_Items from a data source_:

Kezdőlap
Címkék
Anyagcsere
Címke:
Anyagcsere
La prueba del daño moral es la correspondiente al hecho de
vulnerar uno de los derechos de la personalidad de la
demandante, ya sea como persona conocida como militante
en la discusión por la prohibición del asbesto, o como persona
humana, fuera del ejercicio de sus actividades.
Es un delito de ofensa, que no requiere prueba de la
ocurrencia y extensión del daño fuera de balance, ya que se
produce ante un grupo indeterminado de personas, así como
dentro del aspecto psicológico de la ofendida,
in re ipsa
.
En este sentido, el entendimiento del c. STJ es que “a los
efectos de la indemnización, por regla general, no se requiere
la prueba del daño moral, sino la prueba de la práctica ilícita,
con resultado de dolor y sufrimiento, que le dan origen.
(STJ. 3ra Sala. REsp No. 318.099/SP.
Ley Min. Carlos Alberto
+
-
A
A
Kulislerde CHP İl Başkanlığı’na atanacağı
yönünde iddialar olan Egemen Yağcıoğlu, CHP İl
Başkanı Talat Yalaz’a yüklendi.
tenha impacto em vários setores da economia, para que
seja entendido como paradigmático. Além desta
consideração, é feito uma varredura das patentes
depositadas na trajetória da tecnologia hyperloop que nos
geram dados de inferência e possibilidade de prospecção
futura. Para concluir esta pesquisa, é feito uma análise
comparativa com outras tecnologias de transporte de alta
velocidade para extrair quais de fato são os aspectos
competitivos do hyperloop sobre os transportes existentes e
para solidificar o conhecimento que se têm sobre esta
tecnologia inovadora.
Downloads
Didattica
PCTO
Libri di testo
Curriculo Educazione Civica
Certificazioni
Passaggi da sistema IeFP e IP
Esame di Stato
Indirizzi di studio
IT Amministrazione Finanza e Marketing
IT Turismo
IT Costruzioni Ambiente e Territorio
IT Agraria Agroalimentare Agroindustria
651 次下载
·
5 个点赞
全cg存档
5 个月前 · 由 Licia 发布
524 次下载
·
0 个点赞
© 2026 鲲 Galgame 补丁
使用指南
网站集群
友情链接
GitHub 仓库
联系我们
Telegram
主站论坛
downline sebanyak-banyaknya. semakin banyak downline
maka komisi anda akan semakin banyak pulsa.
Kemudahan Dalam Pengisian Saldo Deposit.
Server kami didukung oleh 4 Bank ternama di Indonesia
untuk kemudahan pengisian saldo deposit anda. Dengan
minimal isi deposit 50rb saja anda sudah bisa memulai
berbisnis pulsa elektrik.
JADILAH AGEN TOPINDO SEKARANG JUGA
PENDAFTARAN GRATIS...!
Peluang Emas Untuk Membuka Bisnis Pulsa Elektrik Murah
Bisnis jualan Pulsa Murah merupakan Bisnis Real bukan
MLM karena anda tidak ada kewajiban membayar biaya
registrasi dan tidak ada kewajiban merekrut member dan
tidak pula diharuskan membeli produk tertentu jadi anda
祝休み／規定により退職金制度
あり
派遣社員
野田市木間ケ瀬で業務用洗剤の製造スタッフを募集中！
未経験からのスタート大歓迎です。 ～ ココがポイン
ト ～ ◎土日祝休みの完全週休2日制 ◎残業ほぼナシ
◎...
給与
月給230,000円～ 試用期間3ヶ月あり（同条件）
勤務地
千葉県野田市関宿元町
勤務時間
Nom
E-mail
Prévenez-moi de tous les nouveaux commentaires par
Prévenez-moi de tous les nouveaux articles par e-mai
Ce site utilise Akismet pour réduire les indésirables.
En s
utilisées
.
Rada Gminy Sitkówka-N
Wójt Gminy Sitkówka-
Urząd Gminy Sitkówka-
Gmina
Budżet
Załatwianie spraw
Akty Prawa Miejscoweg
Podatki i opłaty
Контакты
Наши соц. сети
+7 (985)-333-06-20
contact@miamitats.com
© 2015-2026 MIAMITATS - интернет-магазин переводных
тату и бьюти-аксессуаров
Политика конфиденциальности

_About this exercise_:
Would you copy, unchanged, the stretch of the records above that begins at the line containing "comparativa com outras" and ends at the line containing "Certificazioni", and only that?

_Solution_:
comparativa com outras tecnologias de transporte de alta
velocidade para extrair quais de fato são os aspectos
competitivos do hyperloop sobre os transportes existentes e
para solidificar o conhecimento que se têm sobre esta
tecnologia inovadora.
Downloads
Didattica
PCTO
Libri di testo
Curriculo Educazione Civica
Certificazioni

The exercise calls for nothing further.